- **DIRECTIONS**
In the records below, find the line containing "Jasa Pengecoran dan Floor Hardener"; give it again exactly, along with every line that follows, and nothing else.

- **PROVIDED RECORDS**
****

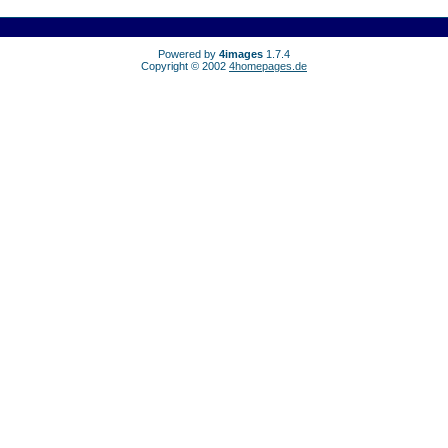
Powered by
4images
1.7.4
Copyright © 2002
4homepages.de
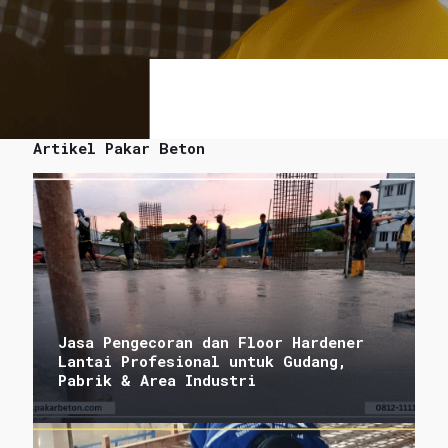
Artikel Pakar Beton
Jasa Pengecoran dan Floor Hardener
Lantai Profesional untuk Gudang,
Pabrik & Area Industri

****

- **EXERCISE RESPONSE**
Jasa Pengecoran dan Floor Hardener
Lantai Profesional untuk Gudang,
Pabrik & Area Industri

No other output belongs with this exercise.